(Excerpts from a dataset)
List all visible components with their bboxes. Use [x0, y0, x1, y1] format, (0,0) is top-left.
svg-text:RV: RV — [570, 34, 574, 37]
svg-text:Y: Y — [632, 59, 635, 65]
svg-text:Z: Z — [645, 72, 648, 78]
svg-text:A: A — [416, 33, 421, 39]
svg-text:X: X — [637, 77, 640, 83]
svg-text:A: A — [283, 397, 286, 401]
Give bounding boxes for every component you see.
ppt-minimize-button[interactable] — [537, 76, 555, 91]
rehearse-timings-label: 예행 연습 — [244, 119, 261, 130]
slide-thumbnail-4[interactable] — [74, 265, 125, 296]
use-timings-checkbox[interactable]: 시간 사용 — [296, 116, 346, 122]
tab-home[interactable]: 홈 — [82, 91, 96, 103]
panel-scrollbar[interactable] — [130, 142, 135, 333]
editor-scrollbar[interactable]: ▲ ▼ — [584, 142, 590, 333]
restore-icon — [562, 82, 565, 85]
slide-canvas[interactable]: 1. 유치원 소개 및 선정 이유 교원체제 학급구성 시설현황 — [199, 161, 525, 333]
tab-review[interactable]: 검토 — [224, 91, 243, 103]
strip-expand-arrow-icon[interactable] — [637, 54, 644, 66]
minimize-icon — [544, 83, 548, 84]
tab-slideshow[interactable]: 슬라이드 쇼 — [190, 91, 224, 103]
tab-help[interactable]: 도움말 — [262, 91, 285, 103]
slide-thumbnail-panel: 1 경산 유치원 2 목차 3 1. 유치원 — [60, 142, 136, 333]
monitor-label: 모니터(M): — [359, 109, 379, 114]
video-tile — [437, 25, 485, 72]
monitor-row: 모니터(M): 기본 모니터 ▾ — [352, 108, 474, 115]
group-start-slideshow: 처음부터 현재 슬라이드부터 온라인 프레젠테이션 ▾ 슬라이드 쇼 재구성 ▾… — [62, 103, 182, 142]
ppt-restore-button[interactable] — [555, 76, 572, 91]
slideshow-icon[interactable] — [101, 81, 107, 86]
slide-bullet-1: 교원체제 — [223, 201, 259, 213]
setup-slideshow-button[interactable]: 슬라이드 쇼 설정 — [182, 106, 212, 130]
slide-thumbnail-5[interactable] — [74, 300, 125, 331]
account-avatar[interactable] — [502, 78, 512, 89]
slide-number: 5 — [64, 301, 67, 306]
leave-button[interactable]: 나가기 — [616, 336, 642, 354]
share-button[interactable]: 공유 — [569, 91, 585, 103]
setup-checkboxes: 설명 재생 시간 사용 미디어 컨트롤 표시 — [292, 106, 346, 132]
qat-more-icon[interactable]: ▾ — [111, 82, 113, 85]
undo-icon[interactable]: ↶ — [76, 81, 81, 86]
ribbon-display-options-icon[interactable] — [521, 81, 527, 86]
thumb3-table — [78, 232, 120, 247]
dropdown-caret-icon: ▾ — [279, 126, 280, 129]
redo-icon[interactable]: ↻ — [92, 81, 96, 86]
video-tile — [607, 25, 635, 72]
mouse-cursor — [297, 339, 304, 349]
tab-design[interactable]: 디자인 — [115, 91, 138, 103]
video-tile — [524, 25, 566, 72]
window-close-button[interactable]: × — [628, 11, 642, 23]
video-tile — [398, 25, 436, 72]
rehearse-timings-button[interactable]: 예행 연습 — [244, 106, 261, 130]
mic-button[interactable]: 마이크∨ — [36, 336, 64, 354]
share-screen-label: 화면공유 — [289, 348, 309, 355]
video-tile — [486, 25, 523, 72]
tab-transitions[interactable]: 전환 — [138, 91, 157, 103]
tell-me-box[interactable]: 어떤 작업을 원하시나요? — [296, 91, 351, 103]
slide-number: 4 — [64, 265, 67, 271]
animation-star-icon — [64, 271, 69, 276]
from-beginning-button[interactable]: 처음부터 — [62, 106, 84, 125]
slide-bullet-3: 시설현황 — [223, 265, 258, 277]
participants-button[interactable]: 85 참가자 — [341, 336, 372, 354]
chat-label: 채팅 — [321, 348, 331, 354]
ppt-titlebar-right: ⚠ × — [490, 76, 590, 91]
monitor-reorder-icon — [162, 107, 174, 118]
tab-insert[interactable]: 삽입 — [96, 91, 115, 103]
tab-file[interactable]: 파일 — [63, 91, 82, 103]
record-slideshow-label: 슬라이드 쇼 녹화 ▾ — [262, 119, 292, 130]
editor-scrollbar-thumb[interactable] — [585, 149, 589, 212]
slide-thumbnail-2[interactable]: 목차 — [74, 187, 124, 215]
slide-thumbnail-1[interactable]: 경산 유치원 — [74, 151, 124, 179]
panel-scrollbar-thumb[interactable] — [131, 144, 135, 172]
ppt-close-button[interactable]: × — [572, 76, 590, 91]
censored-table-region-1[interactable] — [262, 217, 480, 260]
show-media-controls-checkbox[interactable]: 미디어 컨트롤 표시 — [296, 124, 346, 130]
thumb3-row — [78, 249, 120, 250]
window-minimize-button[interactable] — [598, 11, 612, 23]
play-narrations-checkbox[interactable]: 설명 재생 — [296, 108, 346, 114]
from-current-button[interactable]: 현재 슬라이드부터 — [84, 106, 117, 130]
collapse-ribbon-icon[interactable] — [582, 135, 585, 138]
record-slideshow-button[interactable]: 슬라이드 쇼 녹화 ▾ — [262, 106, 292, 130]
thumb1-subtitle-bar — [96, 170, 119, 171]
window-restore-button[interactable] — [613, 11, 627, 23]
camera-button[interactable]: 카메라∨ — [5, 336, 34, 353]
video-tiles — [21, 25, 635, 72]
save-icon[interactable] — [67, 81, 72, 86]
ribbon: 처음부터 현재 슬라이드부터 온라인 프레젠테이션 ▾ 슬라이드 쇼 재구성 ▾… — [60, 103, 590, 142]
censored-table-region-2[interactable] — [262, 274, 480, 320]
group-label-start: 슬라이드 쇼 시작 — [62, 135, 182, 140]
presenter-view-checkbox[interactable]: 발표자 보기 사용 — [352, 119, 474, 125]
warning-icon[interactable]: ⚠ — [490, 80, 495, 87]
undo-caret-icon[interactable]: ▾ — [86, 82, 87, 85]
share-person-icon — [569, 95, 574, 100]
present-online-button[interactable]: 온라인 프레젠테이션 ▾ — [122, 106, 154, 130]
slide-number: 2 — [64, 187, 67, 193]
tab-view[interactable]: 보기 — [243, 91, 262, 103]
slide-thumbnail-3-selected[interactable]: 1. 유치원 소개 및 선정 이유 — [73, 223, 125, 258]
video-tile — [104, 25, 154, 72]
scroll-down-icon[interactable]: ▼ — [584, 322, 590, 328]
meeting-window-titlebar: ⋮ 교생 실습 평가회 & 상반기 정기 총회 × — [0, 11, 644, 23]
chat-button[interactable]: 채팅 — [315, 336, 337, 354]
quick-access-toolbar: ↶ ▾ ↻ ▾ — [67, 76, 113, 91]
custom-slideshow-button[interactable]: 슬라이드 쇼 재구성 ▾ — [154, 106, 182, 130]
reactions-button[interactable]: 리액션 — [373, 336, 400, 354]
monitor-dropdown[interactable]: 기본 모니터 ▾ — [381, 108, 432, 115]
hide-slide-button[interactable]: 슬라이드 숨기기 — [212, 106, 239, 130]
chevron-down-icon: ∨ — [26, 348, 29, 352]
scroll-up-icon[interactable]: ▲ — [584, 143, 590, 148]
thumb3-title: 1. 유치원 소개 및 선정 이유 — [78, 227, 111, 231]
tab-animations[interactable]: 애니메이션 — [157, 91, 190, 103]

Your instructions. Please determine how many lines of the records above include the word "timings", replying with a number alone.

Result for this exercise. 3